[About this task] Starting at the line below with "Nisan 1, 2024" and stopping at the line with "Serijska zaščita nožev", please print each line exactly, those two included, and skip every picture.

[Information provided]
________
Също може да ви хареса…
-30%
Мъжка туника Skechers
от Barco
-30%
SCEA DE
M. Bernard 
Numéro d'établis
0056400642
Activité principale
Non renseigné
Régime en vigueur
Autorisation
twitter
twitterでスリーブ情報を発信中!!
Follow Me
________
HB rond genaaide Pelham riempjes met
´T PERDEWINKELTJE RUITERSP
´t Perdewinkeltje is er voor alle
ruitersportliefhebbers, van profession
________
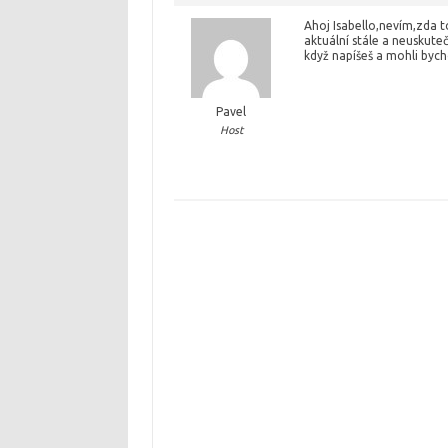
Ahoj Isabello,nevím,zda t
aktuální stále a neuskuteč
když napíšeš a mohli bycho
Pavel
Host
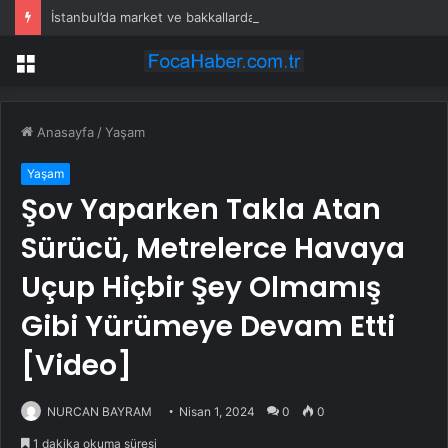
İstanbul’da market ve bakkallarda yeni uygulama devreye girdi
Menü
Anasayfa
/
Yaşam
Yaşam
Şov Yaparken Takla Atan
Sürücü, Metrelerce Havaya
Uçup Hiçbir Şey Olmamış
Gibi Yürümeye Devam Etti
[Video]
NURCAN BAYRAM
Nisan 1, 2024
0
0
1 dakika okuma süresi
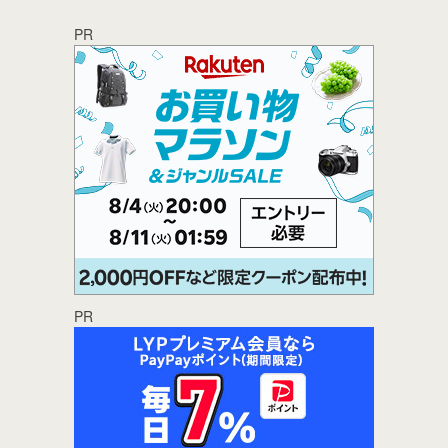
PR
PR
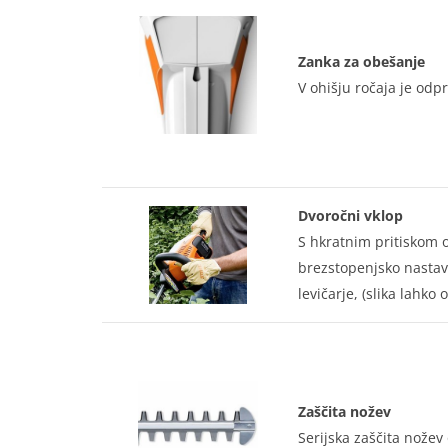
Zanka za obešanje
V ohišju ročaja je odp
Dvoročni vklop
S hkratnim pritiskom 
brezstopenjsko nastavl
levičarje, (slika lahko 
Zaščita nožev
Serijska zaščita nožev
________
[Solution]
Nisan 1, 2024
0
0
1 dakika okuma süresi
PR
PR
Zanka za obešanje
V ohišju ročaja je odp
Dvoročni vklop
S hkratnim pritiskom 
brezstopenjsko nastavl
levičarje, (slika lahko 
Zaščita nožev
Serijska zaščita nožev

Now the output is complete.